• [TASK ITEM]
The data is to be transcribed in full, with nothing missed.

^^^^^^^^^^^^^^^^

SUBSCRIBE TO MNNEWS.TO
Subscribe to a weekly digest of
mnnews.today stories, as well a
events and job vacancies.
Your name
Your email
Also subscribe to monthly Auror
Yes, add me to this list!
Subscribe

^^^^^^^^^^^^^^^^

• [YOUR SOLUTION]
SUBSCRIBE TO MNNEWS.TO
Subscribe to a weekly digest of
mnnews.today stories, as well a
events and job vacancies.
Your name
Your email
Also subscribe to monthly Auror
Yes, add me to this list!
Subscribe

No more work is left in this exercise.